Europe’s Tourist Hot Spots Suffer as Big-Spending Americans Stay Away - RestlessMind
https://www.wsj.com/articles/europes-tourist-hot-spots-suffer-as-u-s-big-spenders-are-told-to-stay-away-11594132862
======
RestlessMind
_“We desperately need the Americans to solve their coronavirus situation or we
are going to be ruined,” says Mr. Rizzo._

 _“An Italian orders a coffee, Americans order drinks and food and they are
generous with tips.”_

 _The 4.4 million Americans who traveled to Italy last year spent €5.5 billion
($6.2 billion), making them the highest per capita spenders_

 _Travel and tourism account for 13% of the economy in Italy and 9% in France
and Europe as a whole_

There are some who bemoan mass-tourism and would like to see less of it.
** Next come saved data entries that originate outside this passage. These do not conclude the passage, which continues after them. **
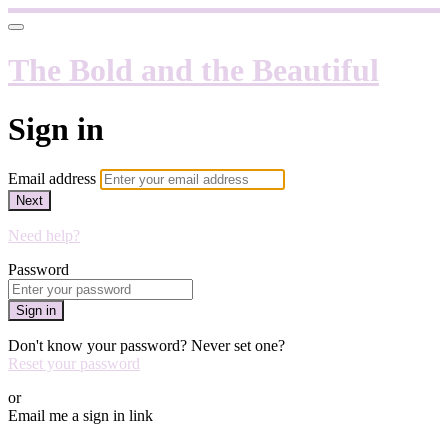
The Bold and the Beautiful
Sign in
Email address
Next
Need help?
Password
Sign in
Don't know your password? Never set one?
Reset your password
or
Email me a sign in link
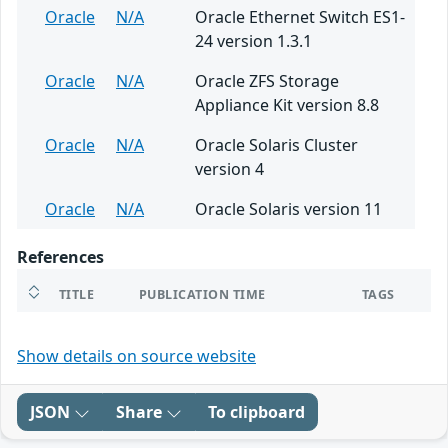
Oracle
N/A
Oracle Ethernet Switch ES1-
24 version 1.3.1
Oracle
N/A
Oracle ZFS Storage
Appliance Kit version 8.8
Oracle
N/A
Oracle Solaris Cluster
version 4
Oracle
N/A
Oracle Solaris version 11
References
TITLE
PUBLICATION TIME
TAGS
Show details on source website
JSON
Share
To clipboard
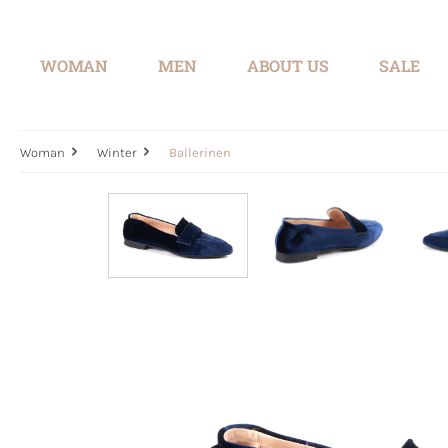
search
Skip to main navigation
WOMAN
MEN
ABOUT US
SALE
Woman
Winter
Ballerinen
Skip image gallery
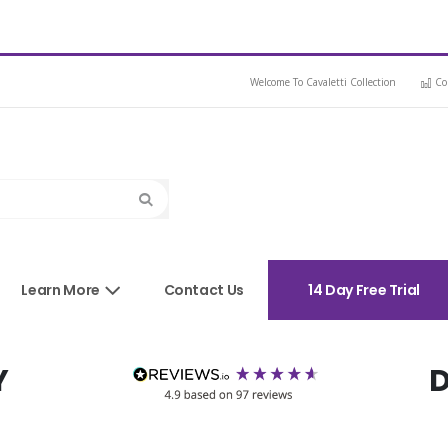
Welcome To Cavaletti Collection
Co
Search
sories
Learn More
Contact Us
14 Day Free Trial
Y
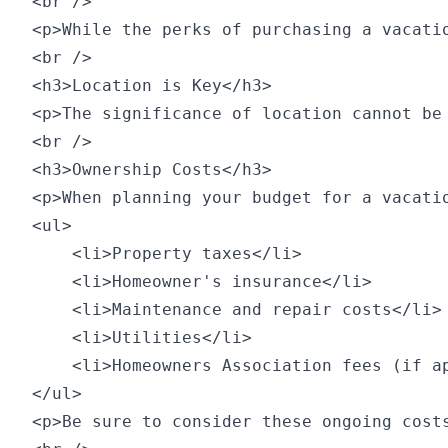
<br />

<p>While the perks of purchasing a vacati
<br />

<h3>Location is Key</h3>

<p>The significance of location cannot be
<br />

<h3>Ownership Costs</h3>

<p>When planning your budget for a vacati
<ul>

    <li>Property taxes</li>

    <li>Homeowner's insurance</li>

    <li>Maintenance and repair costs</li>

    <li>Utilities</li>

    <li>Homeowners Association fees (if ap
</ul>

<p>Be sure to consider these ongoing cost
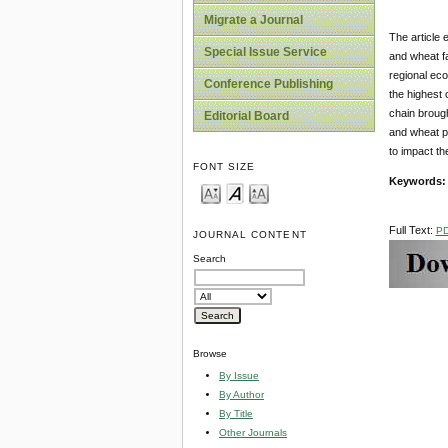
Migrate a Journal
The article 
Special Issue Service
and wheat fa
regional eco
Conference Publishing
the highest 
chain broug
Editorial Board
and wheat pr
to impact th
FONT SIZE
Keywords:
Full Text:
P
JOURNAL CONTENT
Search
Browse
By Issue
By Author
By Title
Other Journals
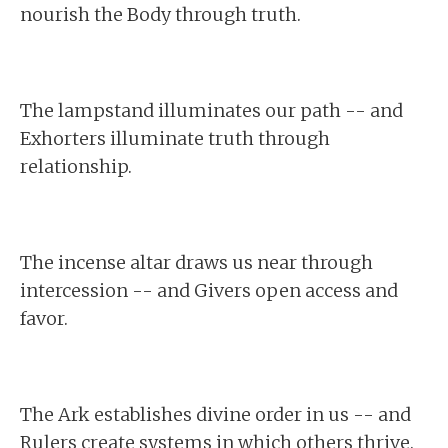
nourish the Body through truth.
The lampstand illuminates our path -- and
Exhorters illuminate truth through
relationship.
The incense altar draws us near through
intercession -- and Givers open access and
favor.
The Ark establishes divine order in us -- and
Rulers create systems in which others thrive.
There
are some locals who would rather have their hometowns for their own pleasures
instead of being overrun by tourists. But these anecdotes and statistics can
help explain why mass-tourism is here to stay. There is simply too much money
and too many job opportunities in tourism, which cannot be replaced overnight
by something else.

If one wants to curb over-tourism, a necessary part of the solution would be
to figure out alternative opportunities for people dependent on tourism as
well as a smooth transition plan to that alternative.